Now a new generation will grow up with the trauma of killing, destruction and forced migration. Where will they go? What will become of them? And how will an angrier generation of Kurds and Turks find common ground? The truth is that my generation may be the last to reach a peaceful settlement through dialogue.

Dialogue is possible when those in power want it. Last spring, the two sides were on the verge of a breakthrough after two and a half years of negotiations. The Kurds, when given a real and fair choice, have repeatedly picked politics over violence and opted for coexistence in a democratic Turkey, where their rights and identities are recognized, over separation. But as the destruction goes on, their faith in a political solution withers.

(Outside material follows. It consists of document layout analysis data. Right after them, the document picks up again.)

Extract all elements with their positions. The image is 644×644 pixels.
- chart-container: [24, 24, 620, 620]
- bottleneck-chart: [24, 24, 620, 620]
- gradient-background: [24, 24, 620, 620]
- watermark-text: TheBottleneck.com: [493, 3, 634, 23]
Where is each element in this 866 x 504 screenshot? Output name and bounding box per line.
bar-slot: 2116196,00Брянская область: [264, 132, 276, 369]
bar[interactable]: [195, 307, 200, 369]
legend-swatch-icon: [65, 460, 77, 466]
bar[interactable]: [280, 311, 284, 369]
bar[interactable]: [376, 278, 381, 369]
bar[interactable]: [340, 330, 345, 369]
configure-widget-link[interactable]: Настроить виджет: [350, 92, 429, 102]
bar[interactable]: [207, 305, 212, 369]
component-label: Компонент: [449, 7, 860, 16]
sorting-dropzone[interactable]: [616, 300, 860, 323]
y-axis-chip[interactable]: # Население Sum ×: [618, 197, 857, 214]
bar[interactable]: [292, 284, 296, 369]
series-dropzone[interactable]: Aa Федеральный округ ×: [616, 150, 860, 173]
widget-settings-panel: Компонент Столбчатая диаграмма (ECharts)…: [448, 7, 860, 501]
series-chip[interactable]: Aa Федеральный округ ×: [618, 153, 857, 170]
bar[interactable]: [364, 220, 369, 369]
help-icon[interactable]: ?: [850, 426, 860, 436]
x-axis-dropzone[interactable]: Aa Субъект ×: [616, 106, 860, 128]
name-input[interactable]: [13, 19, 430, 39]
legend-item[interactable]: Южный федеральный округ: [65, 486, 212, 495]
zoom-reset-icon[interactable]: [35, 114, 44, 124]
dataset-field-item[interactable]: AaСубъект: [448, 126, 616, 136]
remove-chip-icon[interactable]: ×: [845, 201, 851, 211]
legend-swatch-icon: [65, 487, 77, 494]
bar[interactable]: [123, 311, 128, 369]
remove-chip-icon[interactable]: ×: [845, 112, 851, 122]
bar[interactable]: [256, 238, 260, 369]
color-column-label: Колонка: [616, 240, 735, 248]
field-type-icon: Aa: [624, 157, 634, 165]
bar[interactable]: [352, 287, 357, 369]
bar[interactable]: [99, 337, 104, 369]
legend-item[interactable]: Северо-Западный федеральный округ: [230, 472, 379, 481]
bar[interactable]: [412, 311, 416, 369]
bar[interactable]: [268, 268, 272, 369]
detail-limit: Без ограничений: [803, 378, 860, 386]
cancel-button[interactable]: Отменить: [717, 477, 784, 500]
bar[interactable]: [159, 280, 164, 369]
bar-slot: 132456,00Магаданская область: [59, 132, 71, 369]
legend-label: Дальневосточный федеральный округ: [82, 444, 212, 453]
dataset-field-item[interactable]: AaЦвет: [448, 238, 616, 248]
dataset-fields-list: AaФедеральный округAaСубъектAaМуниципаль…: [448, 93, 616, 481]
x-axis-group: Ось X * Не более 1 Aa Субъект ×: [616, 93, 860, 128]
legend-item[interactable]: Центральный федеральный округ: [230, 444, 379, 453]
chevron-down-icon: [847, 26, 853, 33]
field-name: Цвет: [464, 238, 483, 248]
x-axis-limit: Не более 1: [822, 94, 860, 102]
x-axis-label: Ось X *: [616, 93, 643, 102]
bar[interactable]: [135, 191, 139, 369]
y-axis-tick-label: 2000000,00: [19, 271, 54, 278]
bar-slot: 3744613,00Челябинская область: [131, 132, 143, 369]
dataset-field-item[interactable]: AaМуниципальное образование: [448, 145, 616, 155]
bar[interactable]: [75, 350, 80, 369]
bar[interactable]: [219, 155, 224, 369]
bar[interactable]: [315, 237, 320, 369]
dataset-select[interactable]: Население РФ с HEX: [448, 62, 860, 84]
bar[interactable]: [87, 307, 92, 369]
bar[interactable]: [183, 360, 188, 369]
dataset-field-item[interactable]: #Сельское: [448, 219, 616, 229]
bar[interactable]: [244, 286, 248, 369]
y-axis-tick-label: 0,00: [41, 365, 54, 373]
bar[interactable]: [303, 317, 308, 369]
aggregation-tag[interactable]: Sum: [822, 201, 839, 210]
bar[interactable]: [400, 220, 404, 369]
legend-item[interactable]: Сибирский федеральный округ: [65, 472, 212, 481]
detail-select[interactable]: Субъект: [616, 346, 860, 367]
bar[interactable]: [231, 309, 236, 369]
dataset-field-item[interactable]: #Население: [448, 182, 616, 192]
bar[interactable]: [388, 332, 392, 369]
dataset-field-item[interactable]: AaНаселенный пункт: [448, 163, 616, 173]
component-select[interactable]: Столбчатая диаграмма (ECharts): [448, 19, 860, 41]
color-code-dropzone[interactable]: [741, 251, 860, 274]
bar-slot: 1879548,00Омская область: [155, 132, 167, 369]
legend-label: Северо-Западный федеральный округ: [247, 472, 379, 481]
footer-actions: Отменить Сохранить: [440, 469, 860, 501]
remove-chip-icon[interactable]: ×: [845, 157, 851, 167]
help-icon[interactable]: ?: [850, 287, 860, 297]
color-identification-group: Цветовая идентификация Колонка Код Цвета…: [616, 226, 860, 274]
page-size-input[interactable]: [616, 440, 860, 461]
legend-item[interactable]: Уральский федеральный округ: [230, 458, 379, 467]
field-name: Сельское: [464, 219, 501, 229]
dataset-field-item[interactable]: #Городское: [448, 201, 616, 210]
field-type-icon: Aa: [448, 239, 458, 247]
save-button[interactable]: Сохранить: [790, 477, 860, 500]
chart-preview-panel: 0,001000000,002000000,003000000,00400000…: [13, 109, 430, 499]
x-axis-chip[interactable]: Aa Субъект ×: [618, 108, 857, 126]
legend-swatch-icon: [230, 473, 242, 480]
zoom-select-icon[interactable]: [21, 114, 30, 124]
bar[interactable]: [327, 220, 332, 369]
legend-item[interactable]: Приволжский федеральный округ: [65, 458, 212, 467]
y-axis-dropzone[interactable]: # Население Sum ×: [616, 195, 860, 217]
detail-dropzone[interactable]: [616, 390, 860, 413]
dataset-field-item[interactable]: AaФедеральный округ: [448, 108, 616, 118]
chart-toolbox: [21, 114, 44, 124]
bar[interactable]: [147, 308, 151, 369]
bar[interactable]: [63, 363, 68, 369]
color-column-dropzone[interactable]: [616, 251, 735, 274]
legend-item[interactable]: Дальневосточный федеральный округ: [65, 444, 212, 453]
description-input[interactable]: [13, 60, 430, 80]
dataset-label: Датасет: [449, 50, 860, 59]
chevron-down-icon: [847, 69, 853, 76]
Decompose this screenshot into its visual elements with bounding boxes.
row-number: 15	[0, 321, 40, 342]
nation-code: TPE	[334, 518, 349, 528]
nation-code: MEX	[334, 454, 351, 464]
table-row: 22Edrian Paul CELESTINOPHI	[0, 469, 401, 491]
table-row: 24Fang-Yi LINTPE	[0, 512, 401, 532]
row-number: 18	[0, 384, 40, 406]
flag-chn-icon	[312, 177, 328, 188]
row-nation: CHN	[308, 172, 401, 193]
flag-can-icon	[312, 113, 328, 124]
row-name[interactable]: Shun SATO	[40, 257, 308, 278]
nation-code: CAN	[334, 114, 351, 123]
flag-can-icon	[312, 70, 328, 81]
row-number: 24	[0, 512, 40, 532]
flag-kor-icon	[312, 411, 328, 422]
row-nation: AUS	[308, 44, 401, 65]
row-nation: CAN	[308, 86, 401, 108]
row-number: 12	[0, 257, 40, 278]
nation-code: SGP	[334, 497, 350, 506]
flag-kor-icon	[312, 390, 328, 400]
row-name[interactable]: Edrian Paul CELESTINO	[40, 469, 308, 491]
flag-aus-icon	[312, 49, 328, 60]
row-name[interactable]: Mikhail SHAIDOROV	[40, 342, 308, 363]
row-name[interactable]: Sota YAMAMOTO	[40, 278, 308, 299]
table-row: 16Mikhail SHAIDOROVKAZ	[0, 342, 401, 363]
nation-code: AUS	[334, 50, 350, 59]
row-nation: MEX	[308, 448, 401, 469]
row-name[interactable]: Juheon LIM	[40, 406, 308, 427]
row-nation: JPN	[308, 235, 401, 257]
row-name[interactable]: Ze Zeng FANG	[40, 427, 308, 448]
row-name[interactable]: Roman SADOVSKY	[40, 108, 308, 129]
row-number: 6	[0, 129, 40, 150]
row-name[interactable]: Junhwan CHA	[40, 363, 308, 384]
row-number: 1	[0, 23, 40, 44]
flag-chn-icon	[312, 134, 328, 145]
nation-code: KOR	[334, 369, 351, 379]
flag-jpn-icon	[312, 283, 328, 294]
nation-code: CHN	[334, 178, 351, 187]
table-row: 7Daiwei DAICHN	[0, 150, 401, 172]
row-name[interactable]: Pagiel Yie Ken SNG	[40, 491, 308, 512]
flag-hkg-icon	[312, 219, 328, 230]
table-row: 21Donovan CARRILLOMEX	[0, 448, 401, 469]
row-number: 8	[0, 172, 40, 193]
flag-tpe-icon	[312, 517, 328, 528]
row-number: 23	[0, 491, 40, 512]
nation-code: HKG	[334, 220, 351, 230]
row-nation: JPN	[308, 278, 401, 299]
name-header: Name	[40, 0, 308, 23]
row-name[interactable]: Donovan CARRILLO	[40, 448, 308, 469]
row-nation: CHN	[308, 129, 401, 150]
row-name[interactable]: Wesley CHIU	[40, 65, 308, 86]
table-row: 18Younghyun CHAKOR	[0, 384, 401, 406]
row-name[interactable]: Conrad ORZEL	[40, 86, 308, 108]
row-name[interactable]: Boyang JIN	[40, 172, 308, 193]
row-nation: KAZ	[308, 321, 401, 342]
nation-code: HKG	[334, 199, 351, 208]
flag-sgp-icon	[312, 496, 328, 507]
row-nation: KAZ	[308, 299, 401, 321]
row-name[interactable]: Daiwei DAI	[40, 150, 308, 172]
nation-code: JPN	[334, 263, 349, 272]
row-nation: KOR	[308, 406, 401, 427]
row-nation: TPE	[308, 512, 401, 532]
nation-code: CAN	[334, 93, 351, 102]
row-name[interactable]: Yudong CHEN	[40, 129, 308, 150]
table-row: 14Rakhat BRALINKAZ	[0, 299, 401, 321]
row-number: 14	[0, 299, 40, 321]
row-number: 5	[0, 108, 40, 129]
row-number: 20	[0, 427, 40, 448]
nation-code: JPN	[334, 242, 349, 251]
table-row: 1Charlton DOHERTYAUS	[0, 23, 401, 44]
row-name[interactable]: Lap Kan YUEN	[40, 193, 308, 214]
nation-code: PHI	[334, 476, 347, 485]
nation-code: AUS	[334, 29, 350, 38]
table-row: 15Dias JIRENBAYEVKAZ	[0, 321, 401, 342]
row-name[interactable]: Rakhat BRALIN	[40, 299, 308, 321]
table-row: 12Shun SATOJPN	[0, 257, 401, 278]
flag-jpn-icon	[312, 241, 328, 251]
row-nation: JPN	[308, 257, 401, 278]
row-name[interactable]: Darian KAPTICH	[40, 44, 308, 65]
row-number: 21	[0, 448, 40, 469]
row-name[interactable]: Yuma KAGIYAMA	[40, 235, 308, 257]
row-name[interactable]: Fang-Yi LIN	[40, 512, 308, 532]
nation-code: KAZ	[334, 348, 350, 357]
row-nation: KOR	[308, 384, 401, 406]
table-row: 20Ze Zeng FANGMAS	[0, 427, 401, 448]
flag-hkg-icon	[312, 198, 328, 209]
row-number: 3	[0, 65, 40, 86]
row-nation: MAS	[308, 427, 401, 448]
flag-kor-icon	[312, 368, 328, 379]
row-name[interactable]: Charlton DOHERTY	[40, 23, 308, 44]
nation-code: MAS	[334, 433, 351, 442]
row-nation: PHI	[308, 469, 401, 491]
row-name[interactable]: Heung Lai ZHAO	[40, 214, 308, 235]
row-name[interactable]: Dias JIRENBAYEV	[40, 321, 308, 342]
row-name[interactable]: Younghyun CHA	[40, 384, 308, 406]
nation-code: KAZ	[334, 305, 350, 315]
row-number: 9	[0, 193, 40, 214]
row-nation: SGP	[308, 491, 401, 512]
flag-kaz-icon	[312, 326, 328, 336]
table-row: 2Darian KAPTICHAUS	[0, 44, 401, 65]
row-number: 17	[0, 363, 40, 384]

In 2007, Sur became the first municipality in Turkey to offer services in local languages, including Kurdish, Armenian and Assyrian, besides the official Turkish — a move that infuriated the authorities in Ankara, the capital, and led to my removal as mayor. In 2009, months after being re-elected with two-thirds of the vote, I was arrested on charges of separatism. (I was released five months later on health grounds and kept my role as mayor throughout my arrest.)

As I was rounded up along with hundreds of Kurdish activists and elected politicians, my teenage son left our house to join the P.K.K. “You are wasting time with your politics and dialogue,” he told me. I dedicated my life to trying to prove him wrong and bring him home in peace. I have been discouraged before, but never lost hope. Today, I struggle to keep that hope alive.